Work instructions: Leave the images out and write out each entry exactly as shown.

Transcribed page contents
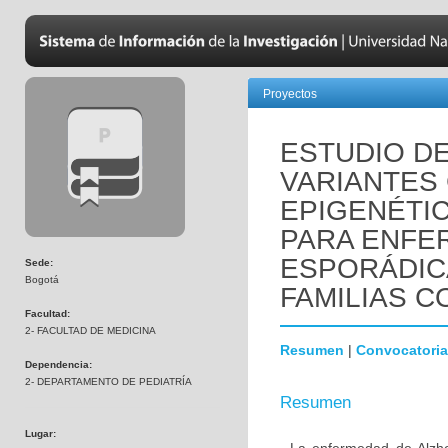
Proyectos
ESTUDIO D
VARIANTES
EPIGENÉTI
PARA ENFE
ESPORÁDIC
Sede:
Bogotá
FAMILIAS C
Facultad:
2- FACULTAD DE MEDICINA
Resumen
|
Convocatoria
Dependencia:
2- DEPARTAMENTO DE PEDIATRÍA
Resumen
Lugar:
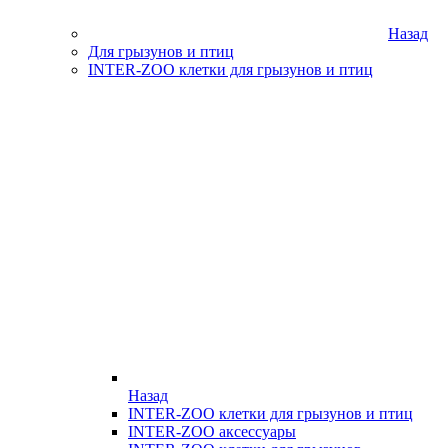
Назад
Для грызунов и птиц
INTER-ZOO клетки для грызунов и птиц
Назад
INTER-ZOO клетки для грызунов и птиц
INTER-ZOO аксессуары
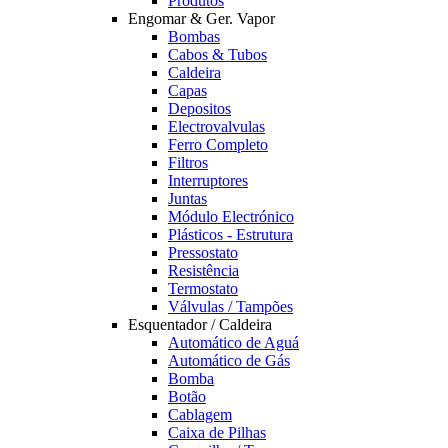
Produtos
Engomar & Ger. Vapor
Bombas
Cabos & Tubos
Caldeira
Capas
Depositos
Electrovalvulas
Ferro Completo
Filtros
Interruptores
Juntas
Módulo Electrónico
Plásticos - Estrutura
Pressostato
Resistência
Termostato
Válvulas / Tampões
Esquentador / Caldeira
Automático de Aguá
Automático de Gás
Bomba
Botão
Cablagem
Caixa de Pilhas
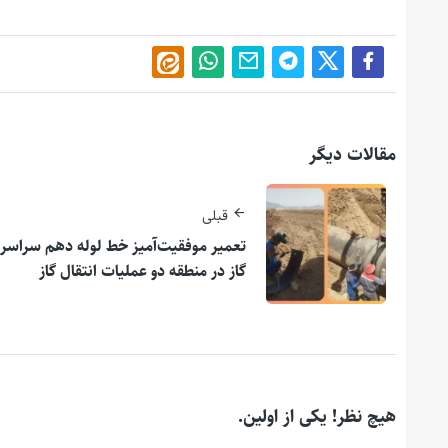
مقالات دیگر
قبلی
تعمیر موفقیت‌آمیز خط لوله دهم سراسر
گاز در منطقه دو عملیات انتقال گاز
هیچ نظر! یکی از اولین.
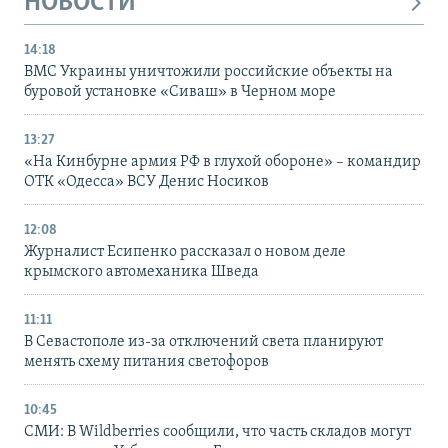
НОВОСТИ
14:18
ВМС Украины уничтожили российские объекты на
буровой установке «Сиваш» в Черном море
13:27
«На Кинбурне армия РФ в глухой обороне» – командир
ОТК «Одесса» ВСУ Денис Носиков
12:08
Журналист Есипенко рассказал о новом деле
крымского автомеханика Шведа
11:11
В Севастополе из-за отключений света планируют
менять схему питания светофоров
10:45
СМИ: В Wildberries сообщили, что часть складов могут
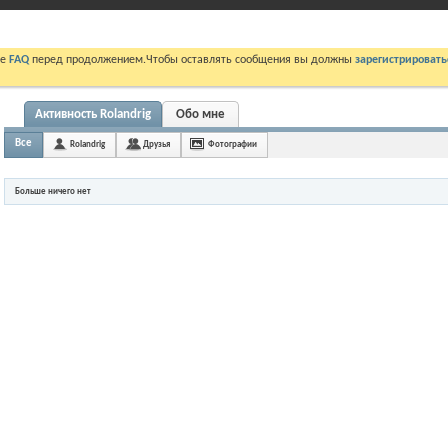
те
FAQ
перед продолжением.Чтобы оставлять сообщения вы должны
зарегистрировать
Активность Rolandrig
Обо мне
Все
Rolandrig
Друзья
Фотографии
Больше ничего нет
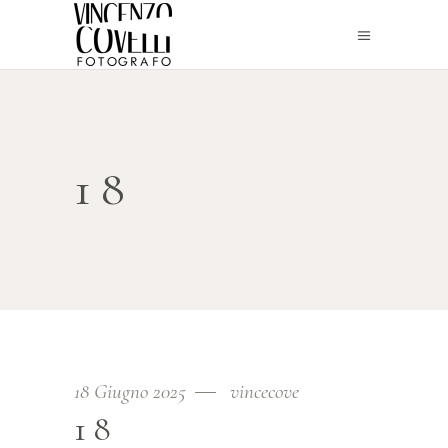
18
18 Giugno 2025
vincecove
18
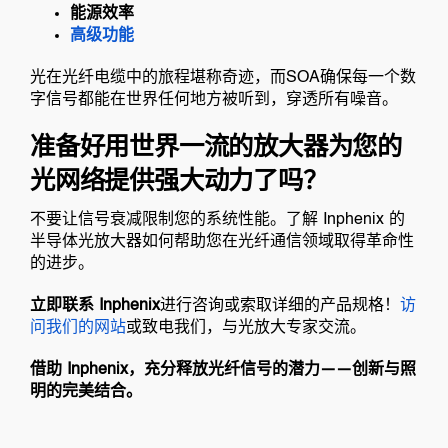
能源效率
高级功能
光在光纤电缆中的旅程堪称奇迹，而SOA确保每一个数
字信号都能在世界任何地方被听到，穿透所有噪音。
准备好用世界一流的放大器为您的
光网络提供强大动力了吗？
不要让信号衰减限制您的系统性能。了解 Inphenix 的
半导体光放大器如何帮助您在光纤通信领域取得革命性
的进步。
立即联系 Inphenix
进行咨询或索取详细的产品规格！
访
问我们的网站
或致电我们，与光放大专家交流。
借助 Inphenix，充分释放光纤信号的潜力——创新与照
明的完美结合。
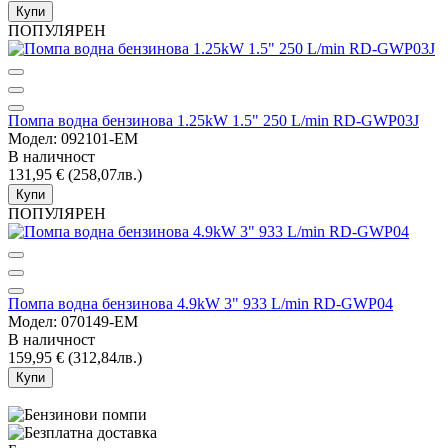
Купи
ПОПУЛЯРЕН
Помпа водна бензинова 1.25kW 1.5" 250 L/min RD-GWP03J
Модел: 092101-EM
В наличност
131,95 € (258,07лв.)
Купи
ПОПУЛЯРЕН
Помпа водна бензинова 4.9kW 3" 933 L/min RD-GWP04
Модел: 070149-EM
В наличност
159,95 € (312,84лв.)
Купи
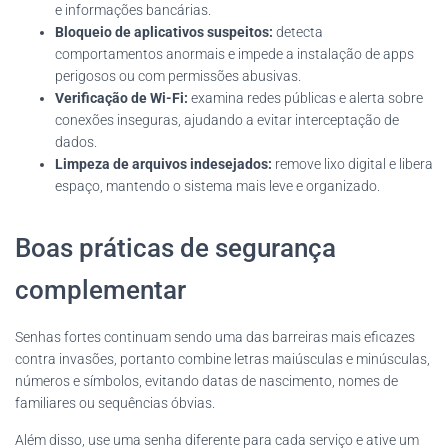
e informações bancárias.
Bloqueio de aplicativos suspeitos:
detecta
comportamentos anormais e impede a instalação de apps
perigosos ou com permissões abusivas.
Verificação de Wi-Fi:
examina redes públicas e alerta sobre
conexões inseguras, ajudando a evitar interceptação de
dados.
Limpeza de arquivos indesejados:
remove lixo digital e libera
espaço, mantendo o sistema mais leve e organizado.
Boas práticas de segurança
complementar
Senhas fortes continuam sendo uma das barreiras mais eficazes
contra invasões, portanto combine letras maiúsculas e minúsculas,
números e símbolos, evitando datas de nascimento, nomes de
familiares ou sequências óbvias.
Além disso, use uma senha diferente para cada serviço e ative um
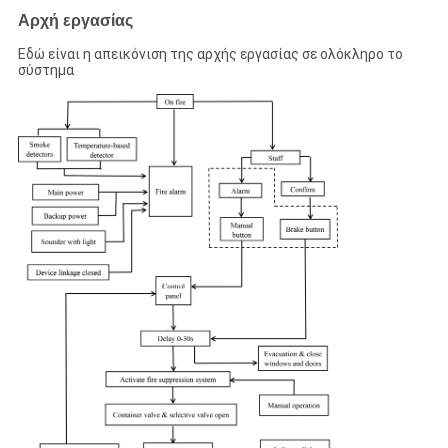
Αρχή εργασίας
Εδώ είναι η απεικόνιση της αρχής εργασίας σε ολόκληρο το
σύστημα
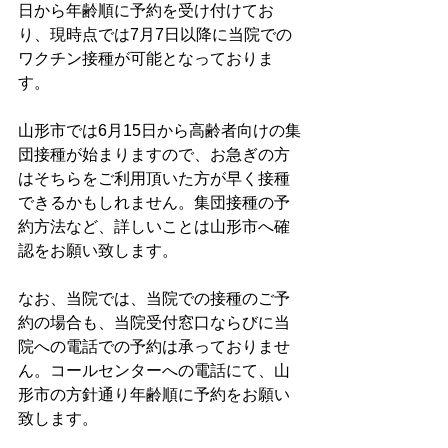
日から年齢順に予約を受け付けてお
り、現時点では7月7日以降に当院での
ワクチン接種が可能となっておりま
す。
山形市では6月15日から高齢者向けの集
団接種が始まりますので、お急ぎの方
はそちらをご利用頂いた方が早く接種
できるかもしれません。集団接種の予
約方法など、詳しいことは山形市へ確
認をお願い致します。
なお、当院では、当院での接種のご予
約の場合も、当院受付窓口ならびに当
院への電話での予約は承っておりませ
ん。コールセンターへの電話にて、山
形市の方針通り年齢順に予約をお願い
致します。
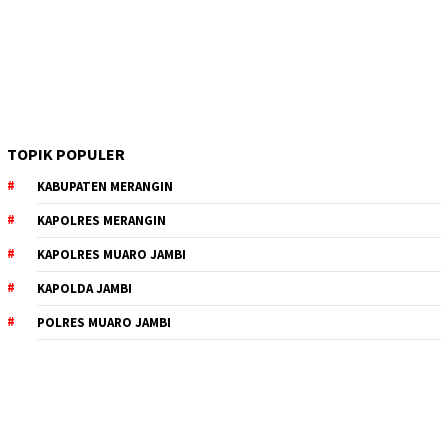
TOPIK POPULER
KABUPATEN MERANGIN
KAPOLRES MERANGIN
KAPOLRES MUARO JAMBI
KAPOLDA JAMBI
POLRES MUARO JAMBI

Response for this exercise:
Proyectos
ESTUDIO D
VARIANTES
EPIGENÉTI
PARA ENFE
ESPORÁDIC
Sede:
Bogotá
FAMILIAS C
Facultad:
2- FACULTAD DE MEDICINA
Resumen
|
Convocatoria
Dependencia:
2- DEPARTAMENTO DE PEDIATRÍA
Resumen
Lugar:
Назад
Для грызунов и птиц
INTER-ZOO клетки для грызунов и птиц
Назад
INTER-ZOO клетки для грызунов и птиц
INTER-ZOO аксессуары
Produtos
Engomar & Ger. Vapor
Bombas
Cabos & Tubos
Caldeira
Capas
Depositos
Electrovalvulas
Ferro Completo
Filtros
Interruptores
Juntas
Módulo Electrónico
Plásticos - Estrutura
Pressostato
Resistência
Termostato
Válvulas / Tampões
Esquentador / Caldeira
Automático de Aguá
Automático de Gás
Bomba
Botão
Cablagem
Caixa de Pilhas
مقالات دیگر
قبلی
تعمیر موفقیت‌آمیز خط لوله دهم سراسر
گاز در منطقه دو عملیات انتقال گاز
هیچ نظر! یکی از اولین.
НОВОСТИ
14:18
ВМС Украины уничтожили российские объекты на
буровой установке «Сиваш» в Черном море
13:27
«На Кинбурне армия РФ в глухой обороне» – командир
ОТК «Одесса» ВСУ Денис Носиков
12:08
Журналист Есипенко рассказал о новом деле
крымского автомеханика Шведа
11:11
В Севастополе из-за отключений света планируют
менять схему питания светофоров
10:45
СМИ: В Wildberries сообщили, что часть складов могут
те
FAQ
перед продолжением.Чтобы оставлять сообщения вы должны
зарегистрировать
Активность Rolandrig
Обо мне
Все
Rolandrig
Друзья
Фотографии
Больше ничего нет
18
18 Giugno 2025
vincecove
18
能源效率
高级功能
光在光纤电缆中的旅程堪称奇迹，而SOA确保每一个数
字信号都能在世界任何地方被听到，穿透所有噪音。
准备好用世界一流的放大器为您的
光网络提供强大动力了吗？
不要让信号衰减限制您的系统性能。了解 Inphenix 的
半导体光放大器如何帮助您在光纤通信领域取得革命性
的进步。
立即联系 Inphenix
进行咨询或索取详细的产品规格！
访
问我们的网站
或致电我们，与光放大专家交流。
借助 Inphenix，充分释放光纤信号的潜力——创新与照
明的完美结合。
Купи
ПОПУЛЯРЕН
Помпа водна бензинова 1.25kW 1.5" 250 L/min RD-GWP03J
Модел: 092101-EM
В наличност
131,95 € (258,07лв.)
Купи
ПОПУЛЯРЕН
Помпа водна бензинова 4.9kW 3" 933 L/min RD-GWP04
Модел: 070149-EM
В наличност
159,95 € (312,84лв.)
Купи
e informações bancárias.
Bloqueio de aplicativos suspeitos:
detecta
comportamentos anormais e impede a instalação de apps
perigosos ou com permissões abusivas.
Verificação de Wi-Fi:
examina redes públicas e alerta sobre
conexões inseguras, ajudando a evitar interceptação de
dados.
Limpeza de arquivos indesejados:
remove lixo digital e libera
espaço, mantendo o sistema mais leve e organizado.
Boas práticas de segurança
complementar
Senhas fortes continuam sendo uma das barreiras mais eficazes
contra invasões, portanto combine letras maiúsculas e minúsculas,
números e símbolos, evitando datas de nascimento, nomes de
familiares ou sequências óbvias.
Além disso, use uma senha diferente para cada serviço e ative um
Αρχή εργασίας
Εδώ είναι η απεικόνιση της αρχής εργασίας σε ολόκληρο το
σύστημα
日から年齢順に予約を受け付けてお
り、現時点では7月7日以降に当院での
ワクチン接種が可能となっておりま
す。
山形市では6月15日から高齢者向けの集
団接種が始まりますので、お急ぎの方
はそちらをご利用頂いた方が早く接種
できるかもしれません。集団接種の予
約方法など、詳しいことは山形市へ確
認をお願い致します。
なお、当院では、当院での接種のご予
約の場合も、当院受付窓口ならびに当
院への電話での予約は承っておりませ
ん。コールセンターへの電話にて、山
形市の方針通り年齢順に予約をお願い
致します。
TOPIK POPULER
KABUPATEN MERANGIN
KAPOLRES MERANGIN
KAPOLRES MUARO JAMBI
KAPOLDA JAMBI
POLRES MUARO JAMBI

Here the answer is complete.